Une ambulance de Windsor.

Dessercom lance une campagne de sensibilisation afin de prévenir les gestes de violence contre les premiers répondants.

Photo : Radio-Canada / Martin Bilodeau

Radio-Canada

La plus grande entreprise ambulancière du Québec, Dessercom, lance une campagne de sensibilisation afin de prévenir les gestes de violence commis envers les intervenants médicaux. Dans l’exercice de leurs fonctions, ces derniers peuvent en effet être victimes d’intimidation, d’agressions ou de harcèlement.

De nouvelles affiches seront installées cette semaine sur les ambulances de Dessercom à travers la province. Elles lanceront un message clair : aucune forme de violence envers le personnel d’urgence ne sera tolérée et les agressions seront rapportées à la police.

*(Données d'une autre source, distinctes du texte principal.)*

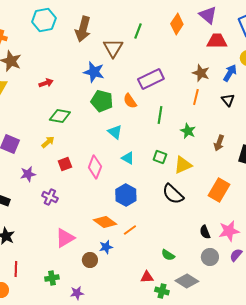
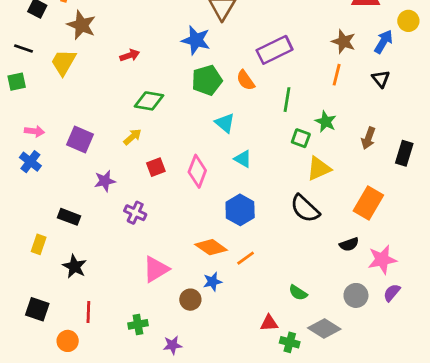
green pentagon: (102, 101) -> (207, 80), turned -30
green square: (160, 157) -> (301, 138), moved
black semicircle: (205, 232) -> (349, 244), moved, turned -88

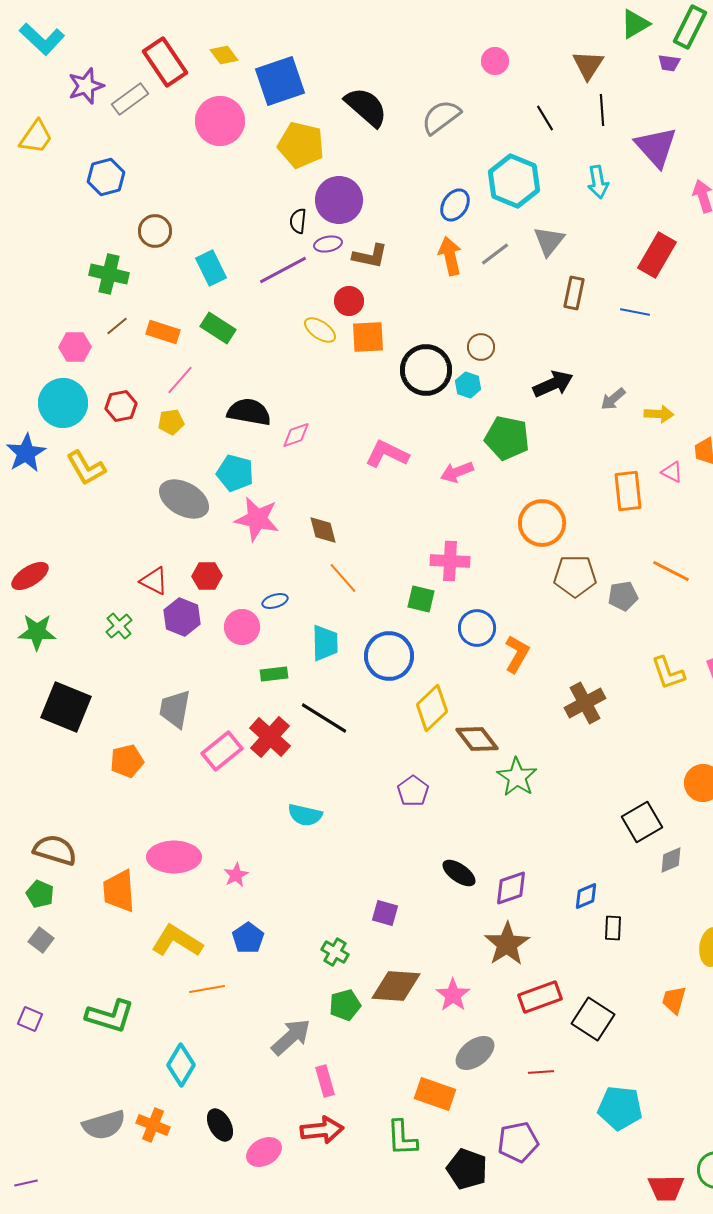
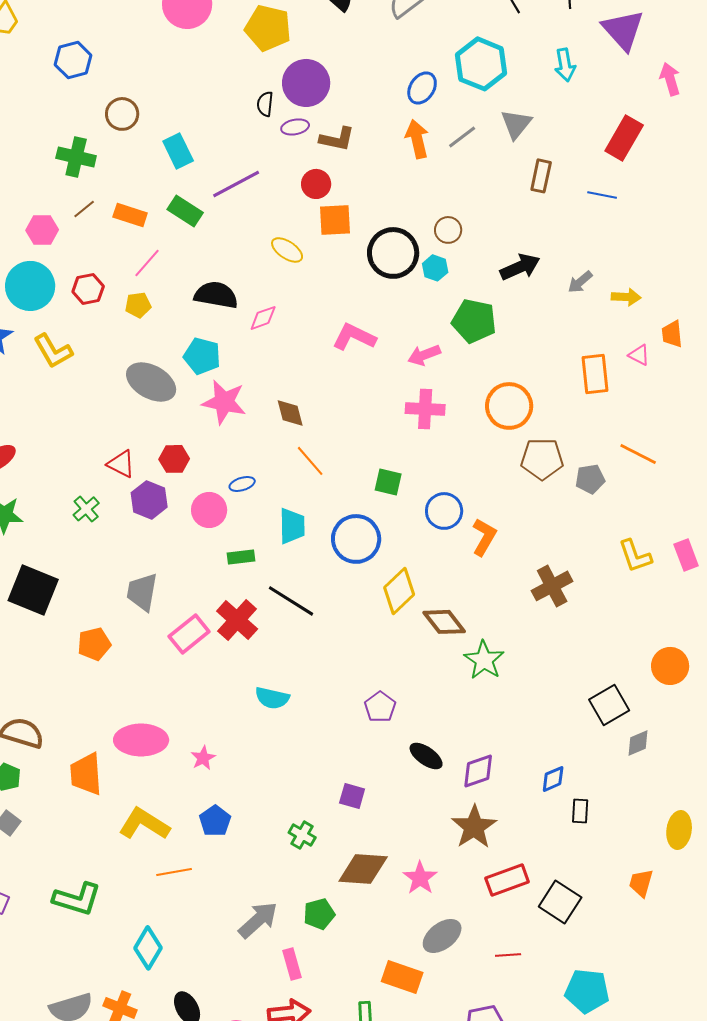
purple line: (283, 270) -> (236, 184), moved
yellow ellipse: (320, 330) -> (287, 250), moved
pink cross: (450, 561) -> (425, 409), moved
purple pentagon: (413, 791) -> (380, 707), moved
green pentagon: (345, 1005) -> (319, 914), moved

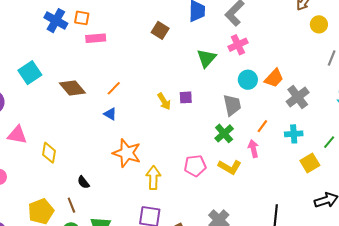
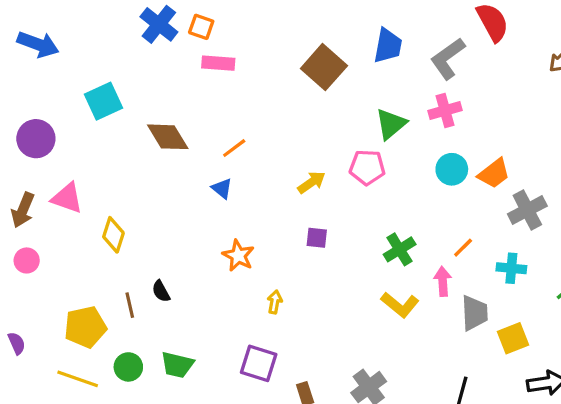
brown square: (160, 30) -> (324, 67), size x1.5
purple square: (186, 97) -> (317, 238), moved
yellow arrow: (164, 101) -> (312, 182), turned -102
gray trapezoid: (232, 105) -> (475, 313), moved
orange star: (127, 153) -> (238, 256), size x0.7
yellow square: (310, 163) -> (513, 338), moved
pink pentagon: (195, 166) -> (367, 167), moved
yellow arrow: (153, 178) -> (275, 302), size x0.6
brown line: (71, 205) -> (130, 305), moved

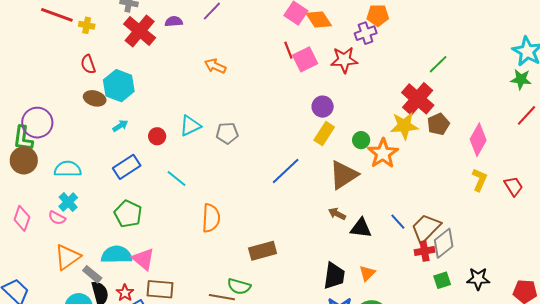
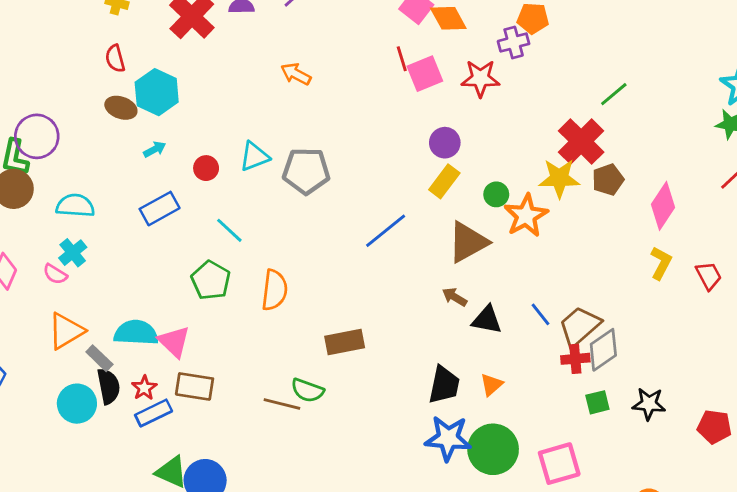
gray pentagon: (227, 133) -> (306, 171), size x1.5
green pentagon: (128, 214) -> (211, 280), moved

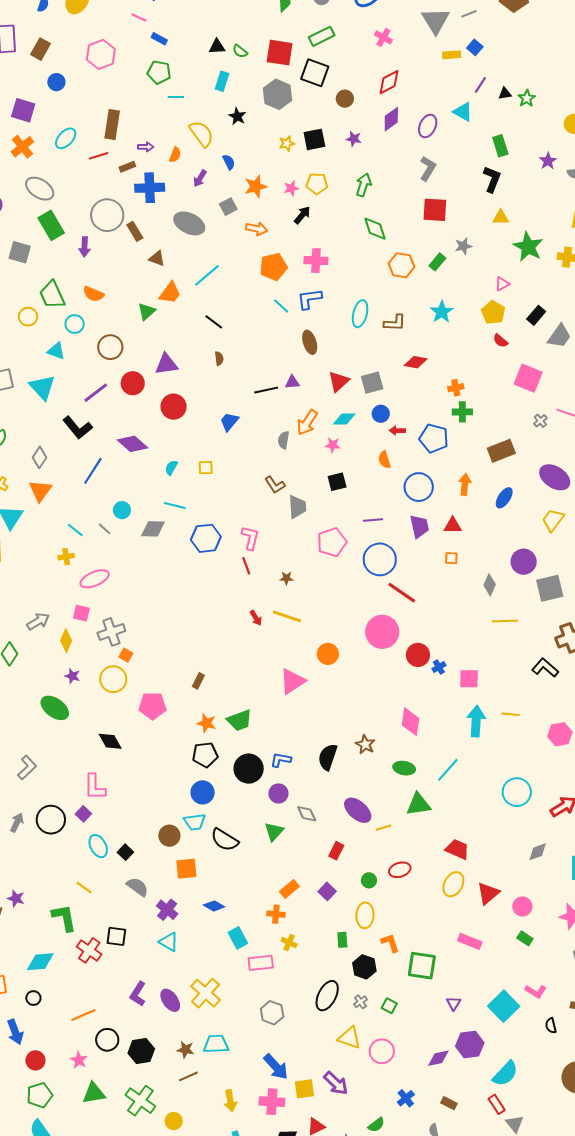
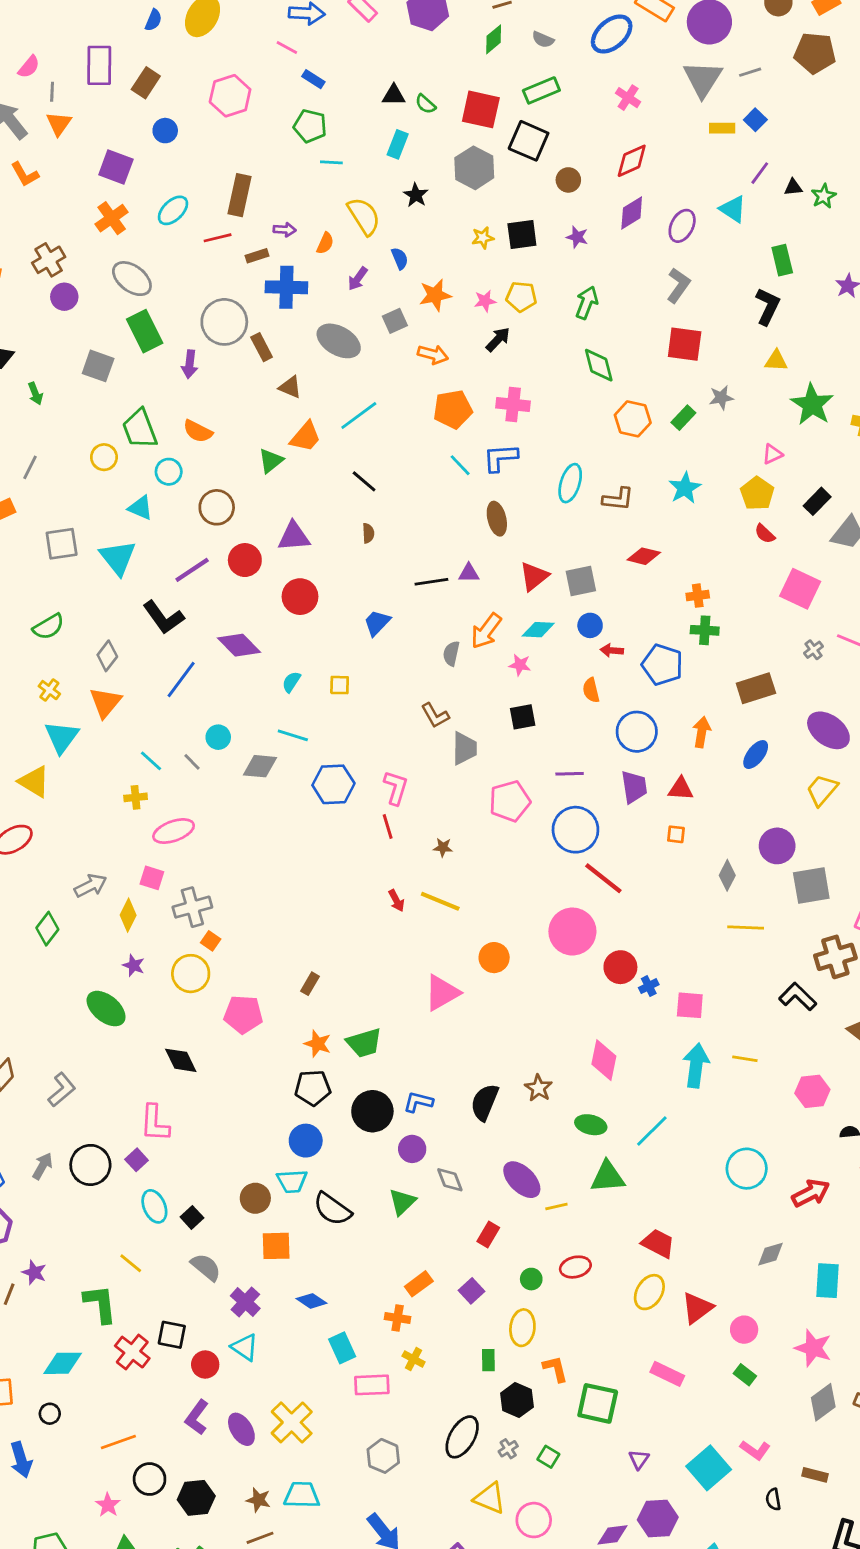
red circle: (35, 1060) -> (205, 1365), moved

Le chef d'équipe des Ambulances Dessercom à Windsor Patrick Larochelle cumule plus de 30 ans d'expérience. Pendant ses années de service, il a été témoin de ce genre d'incident.

J’ai connu personnellement un ambulancier qui s’était fait casser le nez il y a plusieurs années, raconte-t-il. 

« Ça arrive à l’occasion que les gens nous crachent au visage ou sur nous, car ils sont contentionnés. »

— Une citation de  Patrick Larochelle, chef d’équipe des Ambulances Dessercom à Windsor

J’ai entendu des collègues qui se sont fait mordre. Surtout nos jeunes ambulancières. Les ambulancières, il y en a de plus en plus, et elles se font un peu harceler, même sexuellement, déplore-t-il également. 

L'ambulancier paramédical de Lac-Mégantic Sylvain Côté souligne quant à lui que les gestes de violence ne surviennent pas que dans les grandes villes.

Il y a des événements qui arrivent dans les petits secteurs, et on reste surpris. Des fois, ce n’est même pas volontaire. Ce sont des cas médicaux. On parle de la démence, qui peut complètement changer une personne du jour au lendemain, intoxication, et tout ça aussi. Ça fait partie du quotidien, ce sont toujours des événements surprises, on ne sait jamais ce qui va arriver, explique-t-il.

Une première au Québec

Avec ses affiches, Dessercom sera la première entreprise ambulancière au Québec à déployer ce genre d'initiative de sensibilisation.

Dessercom demande aussi que la Chambre des communes reprenne ses travaux sur un projet de loi qui instaurerait des punitions similaires à celles données lors de voies de fait contre un policier aux personnes qui agressent un premier répondant.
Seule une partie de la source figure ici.